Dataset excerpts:

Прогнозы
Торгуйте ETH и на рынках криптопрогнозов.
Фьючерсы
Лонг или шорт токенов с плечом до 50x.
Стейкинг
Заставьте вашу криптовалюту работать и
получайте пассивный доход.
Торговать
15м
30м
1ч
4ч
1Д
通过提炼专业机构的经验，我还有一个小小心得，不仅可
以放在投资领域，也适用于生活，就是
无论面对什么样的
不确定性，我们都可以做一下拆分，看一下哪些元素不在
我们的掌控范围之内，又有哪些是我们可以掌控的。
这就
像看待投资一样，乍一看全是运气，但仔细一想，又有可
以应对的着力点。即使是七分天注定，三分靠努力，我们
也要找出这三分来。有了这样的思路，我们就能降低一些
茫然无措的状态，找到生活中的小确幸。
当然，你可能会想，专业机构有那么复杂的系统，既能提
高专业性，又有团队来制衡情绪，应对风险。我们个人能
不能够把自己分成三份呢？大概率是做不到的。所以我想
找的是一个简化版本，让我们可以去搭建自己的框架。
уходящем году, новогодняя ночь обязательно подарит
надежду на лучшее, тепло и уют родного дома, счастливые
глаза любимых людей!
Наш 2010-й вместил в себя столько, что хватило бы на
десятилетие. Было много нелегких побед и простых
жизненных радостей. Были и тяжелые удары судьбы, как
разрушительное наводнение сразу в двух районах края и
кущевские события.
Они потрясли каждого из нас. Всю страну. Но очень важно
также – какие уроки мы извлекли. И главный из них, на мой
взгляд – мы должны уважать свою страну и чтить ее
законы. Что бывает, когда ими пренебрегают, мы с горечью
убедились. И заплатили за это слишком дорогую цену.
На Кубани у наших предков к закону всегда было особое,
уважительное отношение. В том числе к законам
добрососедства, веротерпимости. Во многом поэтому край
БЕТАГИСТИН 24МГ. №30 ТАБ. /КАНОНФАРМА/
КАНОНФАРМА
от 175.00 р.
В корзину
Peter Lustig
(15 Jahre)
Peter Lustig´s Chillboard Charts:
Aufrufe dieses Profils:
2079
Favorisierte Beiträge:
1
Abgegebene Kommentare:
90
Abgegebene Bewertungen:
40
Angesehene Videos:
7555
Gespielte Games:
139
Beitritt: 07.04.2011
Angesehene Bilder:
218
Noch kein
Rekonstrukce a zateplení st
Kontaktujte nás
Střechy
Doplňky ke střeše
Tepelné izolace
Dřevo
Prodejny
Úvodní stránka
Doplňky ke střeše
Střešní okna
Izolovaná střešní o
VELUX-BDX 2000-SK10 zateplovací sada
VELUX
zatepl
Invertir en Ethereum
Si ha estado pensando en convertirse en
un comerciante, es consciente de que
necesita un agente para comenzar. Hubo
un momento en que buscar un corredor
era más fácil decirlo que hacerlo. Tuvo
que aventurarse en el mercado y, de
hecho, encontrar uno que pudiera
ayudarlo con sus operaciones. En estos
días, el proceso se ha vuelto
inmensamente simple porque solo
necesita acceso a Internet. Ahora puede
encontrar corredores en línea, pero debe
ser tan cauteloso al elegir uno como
==
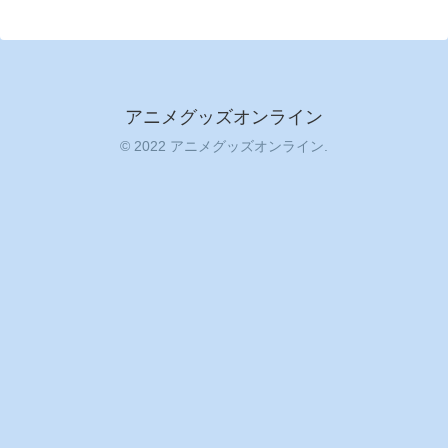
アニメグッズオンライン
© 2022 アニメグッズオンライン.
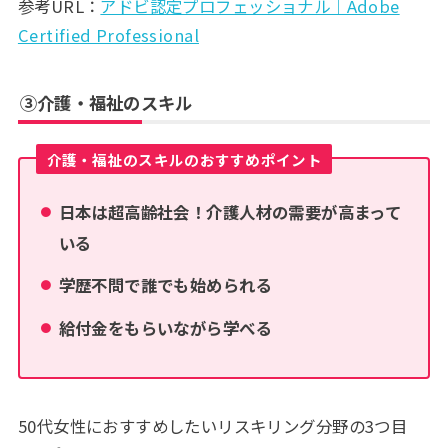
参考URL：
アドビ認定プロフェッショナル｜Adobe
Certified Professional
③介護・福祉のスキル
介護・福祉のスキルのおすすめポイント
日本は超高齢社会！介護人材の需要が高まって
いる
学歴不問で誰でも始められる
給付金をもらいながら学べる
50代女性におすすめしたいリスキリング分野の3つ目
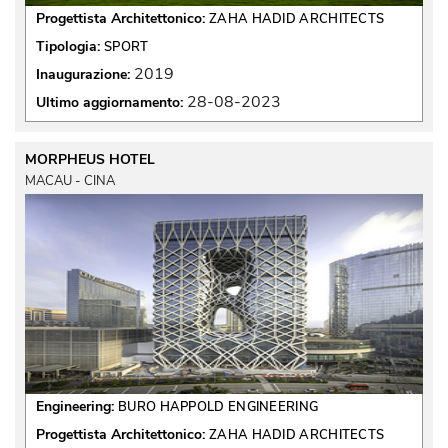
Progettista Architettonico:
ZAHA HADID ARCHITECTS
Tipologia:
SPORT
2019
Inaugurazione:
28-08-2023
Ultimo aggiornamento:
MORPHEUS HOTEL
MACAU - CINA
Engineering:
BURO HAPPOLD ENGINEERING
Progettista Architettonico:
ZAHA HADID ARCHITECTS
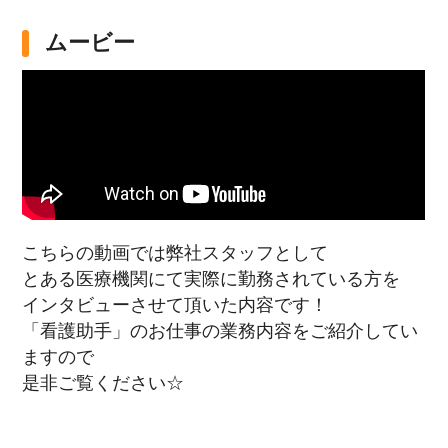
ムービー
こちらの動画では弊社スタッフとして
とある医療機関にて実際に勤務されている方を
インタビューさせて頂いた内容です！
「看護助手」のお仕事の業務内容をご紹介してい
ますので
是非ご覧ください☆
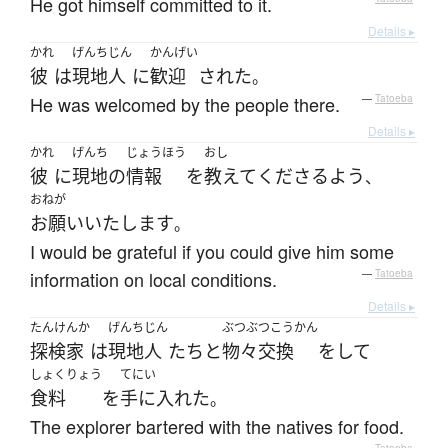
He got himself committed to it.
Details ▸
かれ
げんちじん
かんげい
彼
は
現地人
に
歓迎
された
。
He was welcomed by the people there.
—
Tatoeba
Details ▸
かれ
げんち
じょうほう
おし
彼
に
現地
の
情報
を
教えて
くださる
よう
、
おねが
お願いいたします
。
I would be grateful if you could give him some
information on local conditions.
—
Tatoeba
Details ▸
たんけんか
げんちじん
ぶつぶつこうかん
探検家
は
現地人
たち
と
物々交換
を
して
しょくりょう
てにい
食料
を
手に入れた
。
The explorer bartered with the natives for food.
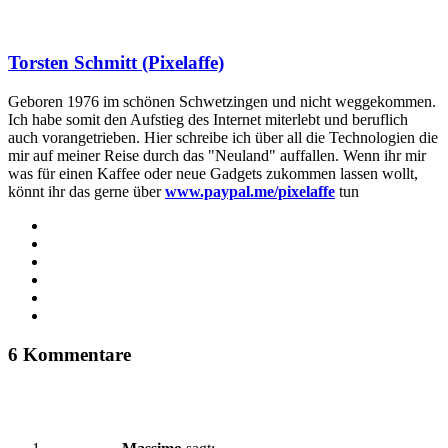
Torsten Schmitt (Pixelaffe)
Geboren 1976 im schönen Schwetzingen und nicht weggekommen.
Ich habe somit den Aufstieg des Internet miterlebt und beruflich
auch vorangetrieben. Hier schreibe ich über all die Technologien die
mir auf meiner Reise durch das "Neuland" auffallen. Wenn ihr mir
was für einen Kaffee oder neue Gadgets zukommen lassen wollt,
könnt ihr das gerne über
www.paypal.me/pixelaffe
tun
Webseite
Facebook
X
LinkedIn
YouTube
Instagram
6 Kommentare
---
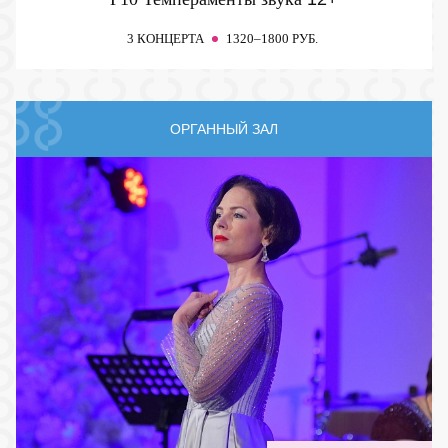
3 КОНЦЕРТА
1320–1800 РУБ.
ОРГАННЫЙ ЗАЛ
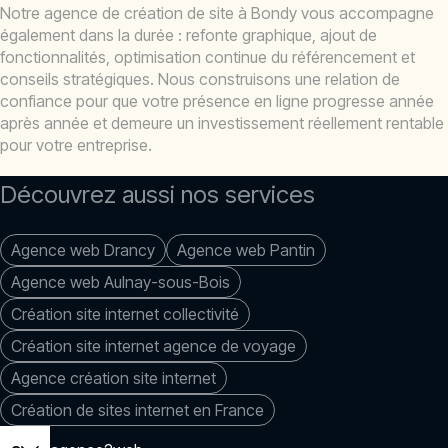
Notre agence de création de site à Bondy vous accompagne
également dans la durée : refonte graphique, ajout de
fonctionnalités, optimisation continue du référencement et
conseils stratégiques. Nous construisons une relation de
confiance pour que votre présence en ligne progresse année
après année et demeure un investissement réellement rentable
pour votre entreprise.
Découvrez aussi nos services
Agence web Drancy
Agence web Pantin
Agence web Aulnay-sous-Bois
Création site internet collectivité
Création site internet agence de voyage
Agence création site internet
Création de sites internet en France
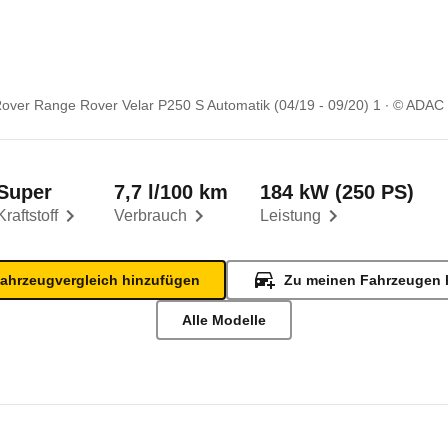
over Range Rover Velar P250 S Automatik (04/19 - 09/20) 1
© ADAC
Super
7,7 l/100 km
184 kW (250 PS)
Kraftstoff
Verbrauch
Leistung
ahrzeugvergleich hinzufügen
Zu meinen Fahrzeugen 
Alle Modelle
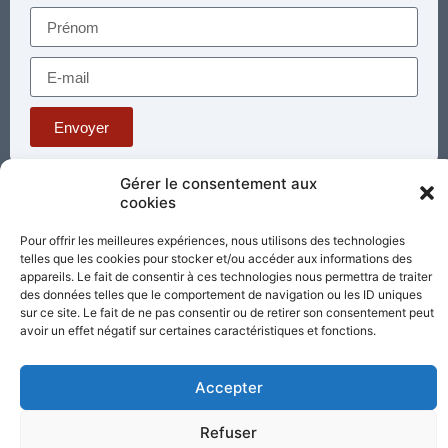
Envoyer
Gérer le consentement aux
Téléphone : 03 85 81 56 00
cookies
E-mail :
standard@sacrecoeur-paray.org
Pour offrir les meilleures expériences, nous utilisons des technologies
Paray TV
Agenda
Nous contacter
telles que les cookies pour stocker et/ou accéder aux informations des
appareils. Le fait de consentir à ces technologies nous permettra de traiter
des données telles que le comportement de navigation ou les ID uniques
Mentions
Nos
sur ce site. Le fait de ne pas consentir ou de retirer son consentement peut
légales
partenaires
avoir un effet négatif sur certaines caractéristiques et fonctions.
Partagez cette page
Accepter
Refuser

[Your assignment]
Only the lines with the string "Abgegebene" are wanted; pick them out of the records above and copy them.

[Response]
Abgegebene Kommentare:
Abgegebene Bewertungen:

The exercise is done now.